Systolic Time Ratio (STR) = Systolic duration / Total cycle duration: Shortens at higher heart rates. Abnormal STR can indicate reduced ejection time from cardiac pathology.

Diastolic Time Ratio (DTR) = Diastolic duration / Total cycle duration: DTR falls disproportionately with heart rate increases. This is why tachycardia is poorly tolerated in coronary disease — coronary perfusion requires adequate diastolic time.

Notch-to-Peak Ratio: Time from systolic foot to dicrotic notch, divided by time from systolic foot to systolic peak. Varies with PVR and compliance, relatively less sensitive to heart rate.

Upslope-to-Cycle Ratio: Rise time as fraction of cycle period. Sensitive to arterial stiffness.

Practical Segmentation for Algorithms

Implementing accurate cardiac cycle phase segmentation from noisy PPG signals requires careful methodology:

  1. Foot detection: Use the first-derivative maximum approach (rising zero-crossing after the diastolic decay) rather than simple minimum detection. More robust to waveform amplitude variation.

  2. Systolic peak: Local maximum after the foot. Constrain to physiologically plausible time range (50-400 ms after foot at typical heart rates).

  3. Dicrotic notch: Local minimum in the descending limb after systolic peak. Multiple methods exist; second-derivative-based approaches are most robust for noisy signals.

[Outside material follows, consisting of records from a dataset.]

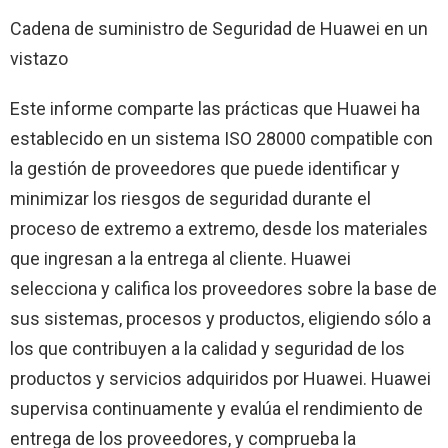
Cadena de suministro de Seguridad de Huawei en un
vistazo
Este informe comparte las prácticas que Huawei ha
establecido en un sistema ISO 28000 compatible con
la gestión de proveedores que puede identificar y
minimizar los riesgos de seguridad durante el
proceso de extremo a extremo, desde los materiales
que ingresan a la entrega al cliente. Huawei
selecciona y califica los proveedores sobre la base de
sus sistemas, procesos y productos, eligiendo sólo a
los que contribuyen a la calidad y seguridad de los
productos y servicios adquiridos por Huawei. Huawei
supervisa continuamente y evalúa el rendimiento de
entrega de los proveedores, y comprueba la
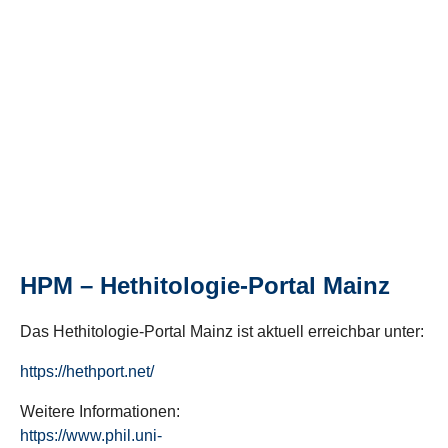
HPM – Hethitologie-Portal Mainz
Das Hethitologie-Portal Mainz ist aktuell erreichbar unter:
https://hethport.net/
Weitere Informationen:
https://www.phil.uni-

  4. Diastolic peak: Local maximum after the dicrotic notch, before the next systolic foot.

  5. Quality gating: Validate each cycle against morphological constraints — amplitude range, duration, peak ordering, minimum notch depth. Reject cycles failing quality criteria before feature extraction.

The ChatPPG algorithm library provides reference implementations for all segmentation steps with configurable quality thresholds.

Frequently Asked Questions

What part of the PPG waveform corresponds to systole? The systolic upstroke (foot to peak) and the immediate post-peak descent correspond to the ventricular ejection phase. The systolic upstroke captures rapid ejection; the post-peak slope captures reduced ejection and early reflected wave arrival.

What does the diastolic phase look like in PPG? After the dicrotic notch, the PPG waveform shows a diastolic peak (the reflected wave contribution) followed by a gradual decline (diastolic runoff) until the foot of the next cycle. The diastolic portion typically occupies 60-70% of the total waveform cycle at rest.

How does heart rate affect the PPG waveform shape? Higher heart rate compresses both systolic and diastolic durations, but diastole shortens more. The dicrotic notch moves proportionally earlier. The diastolic peak may merge with the systolic peak at very high heart rates as the cycle compresses.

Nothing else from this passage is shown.